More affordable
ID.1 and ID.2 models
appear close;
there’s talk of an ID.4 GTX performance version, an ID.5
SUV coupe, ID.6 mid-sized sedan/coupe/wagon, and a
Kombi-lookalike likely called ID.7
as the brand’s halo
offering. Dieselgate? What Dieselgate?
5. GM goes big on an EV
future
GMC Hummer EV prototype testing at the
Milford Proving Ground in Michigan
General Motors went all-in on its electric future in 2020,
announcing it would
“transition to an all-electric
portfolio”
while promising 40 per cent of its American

|---|

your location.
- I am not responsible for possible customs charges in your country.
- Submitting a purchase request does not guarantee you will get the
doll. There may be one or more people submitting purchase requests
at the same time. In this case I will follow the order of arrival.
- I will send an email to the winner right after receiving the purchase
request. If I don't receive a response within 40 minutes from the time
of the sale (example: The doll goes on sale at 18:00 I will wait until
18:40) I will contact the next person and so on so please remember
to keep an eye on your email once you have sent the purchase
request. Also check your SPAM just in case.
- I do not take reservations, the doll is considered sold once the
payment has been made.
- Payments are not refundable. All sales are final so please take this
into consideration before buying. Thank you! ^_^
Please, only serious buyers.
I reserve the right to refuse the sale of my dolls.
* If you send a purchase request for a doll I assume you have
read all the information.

|---|

_What is required_.
Copy range, inclusive: the line holding "GMC Hummer EV prototype testing at the" to the line holding "while promising 40 per cent of its American". Reproduce exactly those lines of the records above and no others.

_Written answer_.
GMC Hummer EV prototype testing at the
Milford Proving Ground in Michigan
General Motors went all-in on its electric future in 2020,
announcing it would
“transition to an all-electric
portfolio”
while promising 40 per cent of its American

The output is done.